■ Exercise objective ■
Transcribe each entry exactly, without pictures.
◆ ◆ ◆ ◆
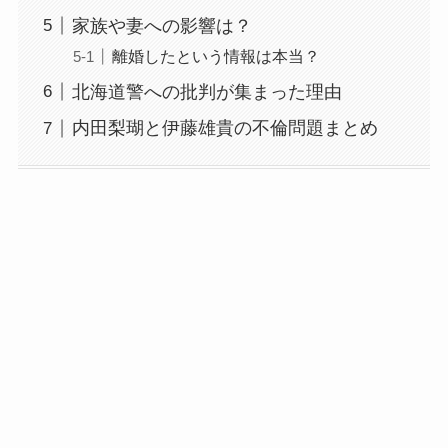
家族や妻への影響は？
離婚したという情報は本当？
北海道警への批判が集まった理由
内田梨瑚と伊藤雄貴の不倫問題まとめ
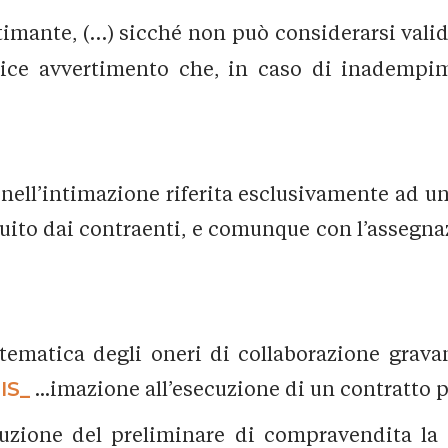
intimante, (…) sicché non può considerarsi vali
ce avvertimento che, in caso di inadempimen
 nell’intimazione riferita esclusivamente ad un
ttuito dai contraenti, e comunque con l’assegna
tematica degli oneri di collaborazione gravant
IS_
...imazione all’esecuzione di un contratto 
luzione del preliminare di compravendita la d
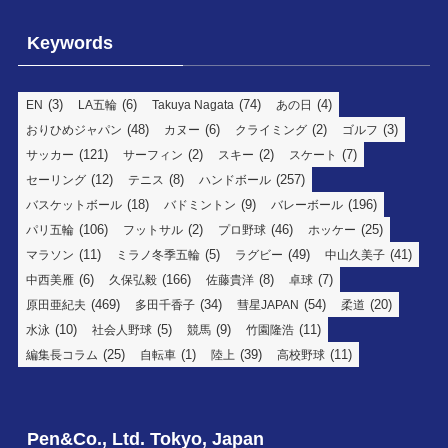
Keywords
(3)
(6)
(74)
(4)
EN
LA五輪
Takuya Nagata
あの日
(48)
(6)
(2)
(3)
おりひめジャパン
カヌー
クライミング
ゴルフ
(121)
(2)
(2)
(7)
サッカー
サーフィン
スキー
スケート
(12)
(8)
(257)
セーリング
テニス
ハンドボール
(18)
(9)
(196)
バスケットボール
バドミントン
バレーボール
(106)
(2)
(46)
(25)
パリ五輪
フットサル
プロ野球
ホッケー
(11)
(5)
(49)
(41)
マラソン
ミラノ冬季五輪
ラグビー
中山久美子
(6)
(166)
(8)
(7)
中西美雁
久保弘毅
佐藤貴洋
卓球
(469)
(34)
(54)
(20)
原田亜紀夫
多田千香子
彗星JAPAN
柔道
(10)
(5)
(9)
(11)
水泳
社会人野球
競馬
竹園隆浩
(25)
(1)
(39)
(11)
編集長コラム
自転車
陸上
高校野球
Pen&Co., Ltd. Tokyo, Japan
◆ ◆ ◆ ◆
■ Finished task ■
家族や妻への影響は？
離婚したという情報は本当？
北海道警への批判が集まった理由
内田梨瑚と伊藤雄貴の不倫問題まとめ
intimante, (…) sicché non può considerarsi vali
ce avvertimento che, in caso di inadempimen
 nell’intimazione riferita esclusivamente ad un
ttuito dai contraenti, e comunque con l’assegna
tematica degli oneri di collaborazione gravant
IS_
...imazione all’esecuzione di un contratto 
luzione del preliminare di compravendita la d
Keywords
(3)
(6)
(74)
(4)
EN
LA五輪
Takuya Nagata
あの日
(48)
(6)
(2)
(3)
おりひめジャパン
カヌー
クライミング
ゴルフ
(121)
(2)
(2)
(7)
サッカー
サーフィン
スキー
スケート
(12)
(8)
(257)
セーリング
テニス
ハンドボール
(18)
(9)
(196)
バスケットボール
バドミントン
バレーボール
(106)
(2)
(46)
(25)
パリ五輪
フットサル
プロ野球
ホッケー
(11)
(5)
(49)
(41)
マラソン
ミラノ冬季五輪
ラグビー
中山久美子
(6)
(166)
(8)
(7)
中西美雁
久保弘毅
佐藤貴洋
卓球
(469)
(34)
(54)
(20)
原田亜紀夫
多田千香子
彗星JAPAN
柔道
(10)
(5)
(9)
(11)
水泳
社会人野球
競馬
竹園隆浩
(25)
(1)
(39)
(11)
編集長コラム
自転車
陸上
高校野球
Pen&Co., Ltd. Tokyo, Japan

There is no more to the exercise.